Definition: Poisson Process II
Let $X_1, X_2, \ldots$ be a sequence of i.i.d. exponential random variables with parameter $\lambda$. Let $N_0 = 0$ and, for $t > 0$, $$ N_t \coloneqq \max\{n : X_1 + \ldots + X_n \leq t\}. $$ Then, $\{N_t\}_{t \geq 0}$ is a Poisson process with parameter $\lambda$.
Proof
Firstly, if we start with a Poisson process (definition I), and let $X_1, X_2, \ldots$ be the inter-arrival times, i.e., the time between event 1 and event 2, event 2 and event 3, etc., then these are i.i.d. exponential random variables with parameter $\lambda$. Thus, $N_t$ will be defined as above.
Conversely, if we construct $N_t$ as above, all properties of definition I can be verified.

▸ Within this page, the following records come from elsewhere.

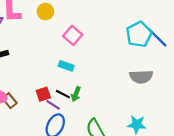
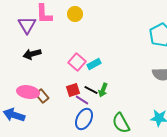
pink square: (73, 35) -> (77, 62), moved
cyan rectangle: (66, 66) -> (94, 64), turned -48

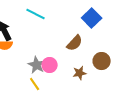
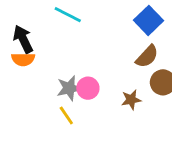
brown semicircle: (75, 43) -> (147, 56), moved
gray star: (37, 65) -> (69, 88), turned 30

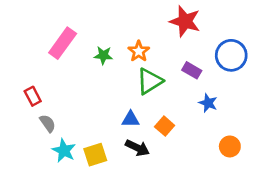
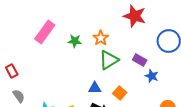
purple rectangle: (192, 70) -> (140, 60), moved
red rectangle: (33, 96) -> (12, 71), moved
gray semicircle: (48, 123) -> (19, 96), moved

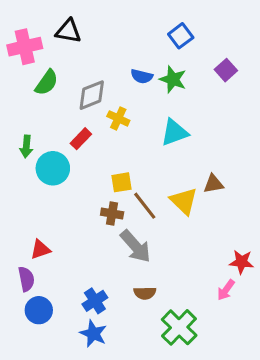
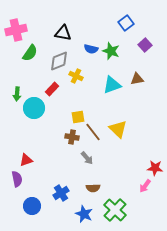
black triangle: (68, 31) -> (63, 33), moved
blue square: (181, 36) -> (126, 23), moved
brown triangle: (213, 184) -> (137, 79), moved
gray arrow: (135, 246) -> (87, 158), size x0.6
blue circle: (39, 310) -> (32, 206), moved
blue star: (93, 334) -> (84, 214), moved

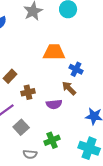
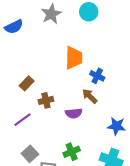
orange trapezoid: (54, 52) -> (74, 58), turned 90
gray square: (21, 127) -> (30, 154), moved

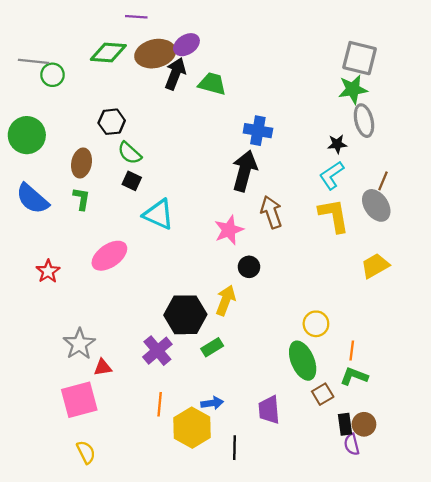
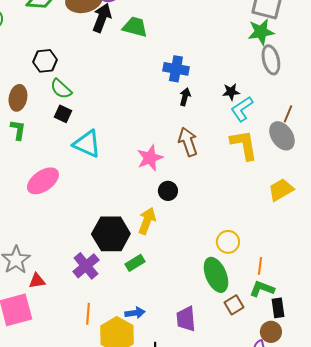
black star: (337, 144) -> (231, 92), moved
black arrow: (245, 171) -> (185, 97), moved, size x0.5
black rectangle: (345, 424) -> (278, 308), moved

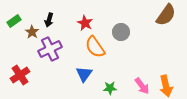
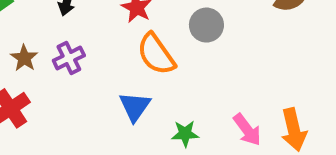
brown star: (32, 32) -> (24, 58), moved
purple cross: (50, 49) -> (69, 58), size x0.7

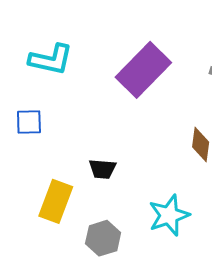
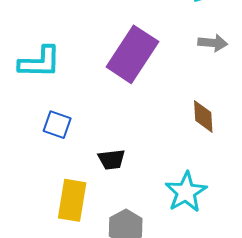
blue square: (29, 122) -> (57, 125), moved, turned 32

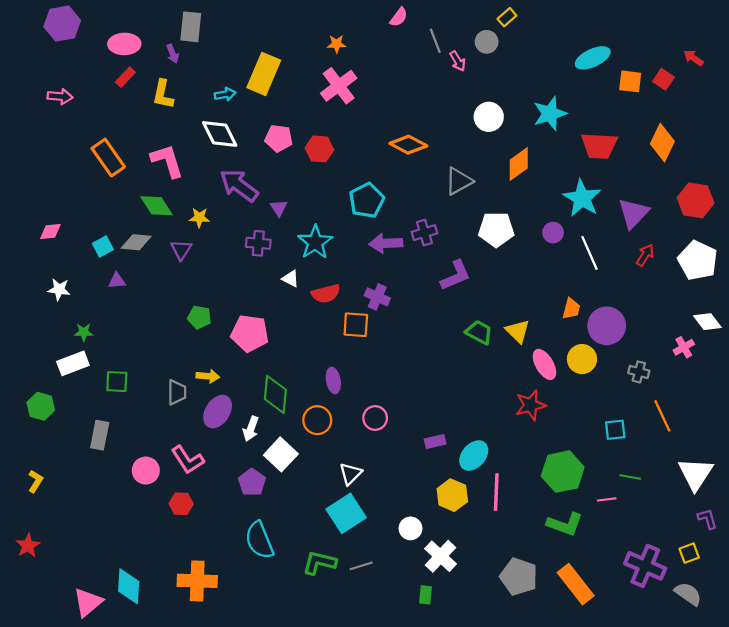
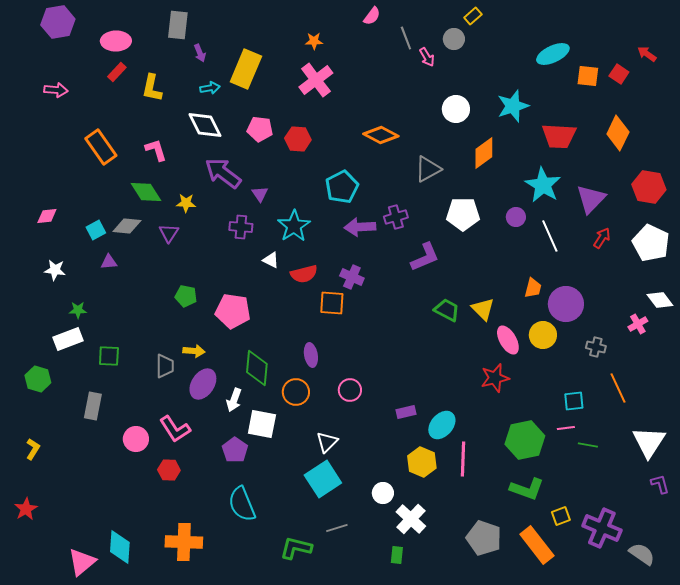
purple arrow: (173, 54) -> (200, 53), moved
pink L-shape: (167, 161) -> (156, 150), size x0.7
white square: (281, 454) -> (262, 424), turned -32
pink line: (607, 499) -> (566, 428), moved
yellow square: (689, 553) -> (561, 516), moved
green L-shape: (319, 563) -> (296, 548), moved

Let $\{M_t\}_{t \geq 0}$ be defined as $M_t \coloneqq N_{t + s} - N_s$ for some $s > 0$.
- It is a counting process by definition.
- $N_0 = 0$ by definition.
- Stationary increments follow from the memoryless property of the exponential distribution: $M_k = N_{s + t + k} - N_{s + t} = \max\{n : X_{N_{s + t} + 1} + \ldots + X_{N_{s + t} + n} \leq k\}$, which has the same distribution as $N_k$.
- Independent increments follow from the independence of the $X_i$‘s.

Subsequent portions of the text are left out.